Cela faisait des semaines que Morrigan avait accepté de lui trouver une sacrifiée. Il ne savait pas combien de temps encore il pourrait tenir.
— Est-ce que tu as pris mon maillot de bain Terminator ?
Les haltères firent à nouveau un bruit métallique quand Béryl les laissa tomber sur le sol. Au-dessus de lui se tenait un mâle avec des yeux sombres étincelants. Comme toujours, l’avorton de la portée était prêt à déclencher une bagarre pour affirmer sa dominance.
— Pourquoi est-ce que je toucherais à tes sous-vêtements, Ilia ? dit Béryl en haussant les épaules et en prenant un Coca-Cola du réfrigérateur que Morrigan avait rapporté quelque temps auparavant. Ils ne pourraient jamais contenir ce que je trimballe.
— De nous trois, c’est peut-être toi qui as eu la plus grande, mais c’est moi qui ai eu la plus grosse, aucun doute, se moqua Ilia.
Béryl savait qu’il ne devrait pas se lancer dans cette dispute stupide. Comme lui, Ilia cherchait seulement une raison d’en venir aux mains. Aucun de leurs dragons n’avait mieux à faire.
Béryl venait de soulever quatre cent cinquante kilos d’haltères. Son cœur pompait toujours et était surmené après son combat d’hier. Cela pourrait l’apaiser de frapper son frère au visage pendant quelques minutes. Le seul problème, c’était qu’il n’était pas certain d’avoir suffisamment de contrôle sur sa bête pour ne pas réellement tuer Ilia.
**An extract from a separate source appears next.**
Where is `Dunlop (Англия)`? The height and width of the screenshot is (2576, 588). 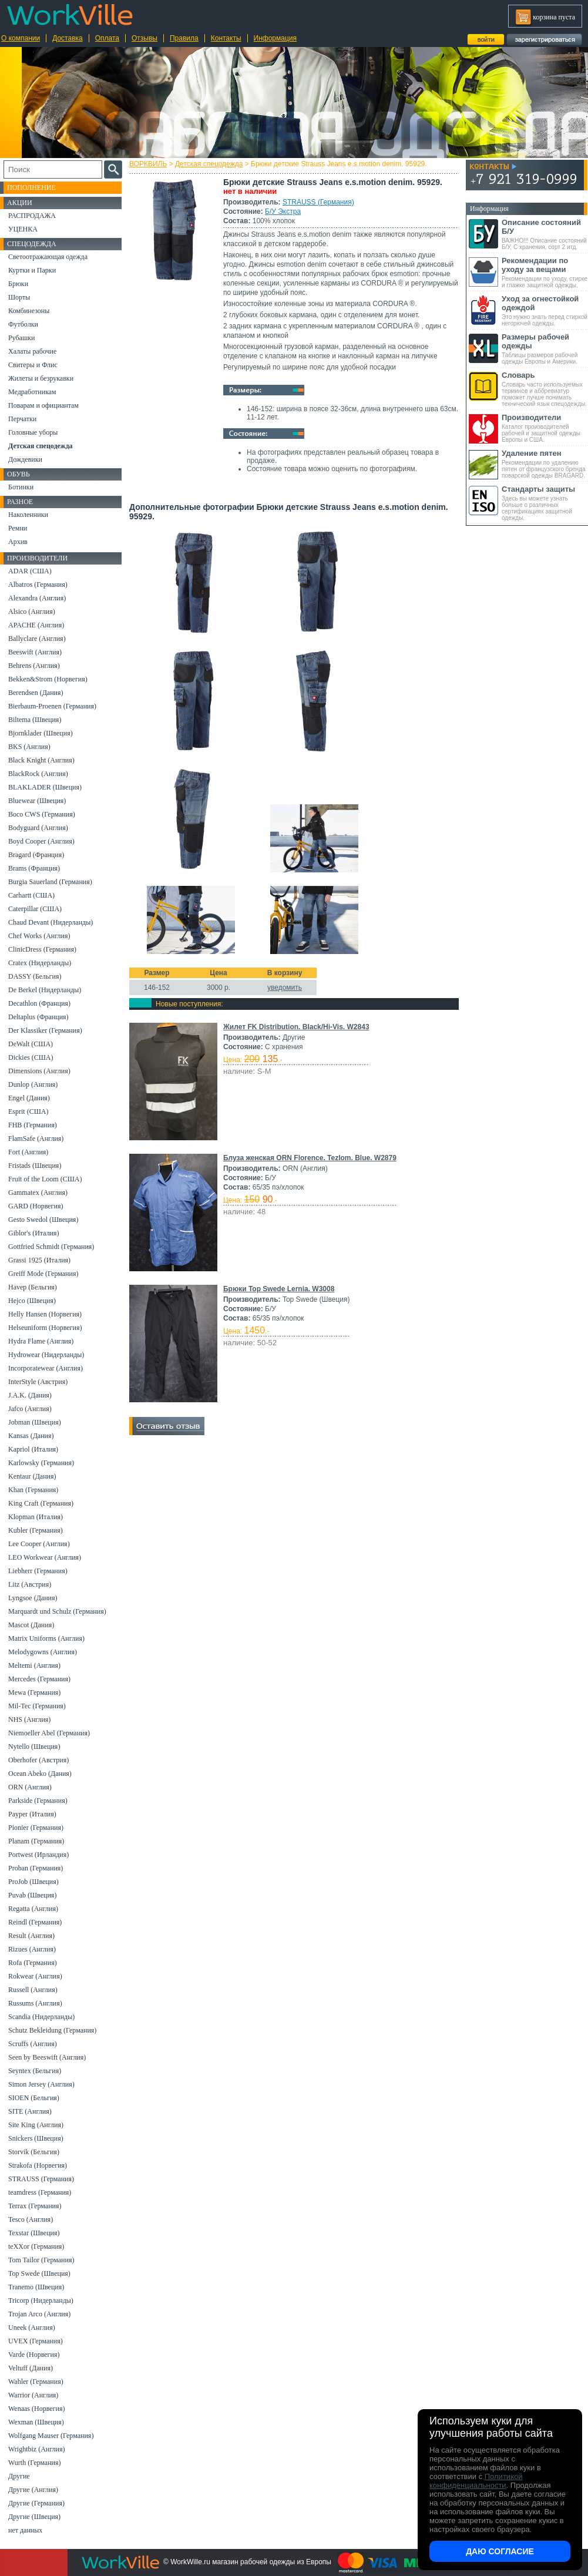 Dunlop (Англия) is located at coordinates (33, 1084).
— Tu es juste fâché qu’Arnold ait gagné le titre, chantonna Ilia. Tu sais que Terminator pourrait battre Hulk quand il veut.
Et voilà comment son contrôle lui échappa. Béryl se releva. Il n’en fallait pas beaucoup pour que les dragons se battent. Ces mots-là étaient une sérieuse provocation. Tout le monde savait que Hulk était plus fort que ce bellâtre taiseux en métal.
Béryl se métamorphosa presque en faisant face à son frère, mais il se retint. Il portait un t-shirt Gold’s Gym. La Valkyrie avait dit que ce type de vêtement était de plus en plus difficile à trouver de l’autre côté du Voile. Il ne voulait pas détruire celui-ci. C’était son préféré.
— Peu importe, dit Béryl. Si tu veux soutenir le méchant qui remonte le temps pour détruire toute l’humanité, alors vas-y. Hulk se bat pour les opprimés.
— Même pas vrai, répliqua Ilia. Banner ne peut pas contrôler le monstre en lui. Mais Terminator est tout en contrôle.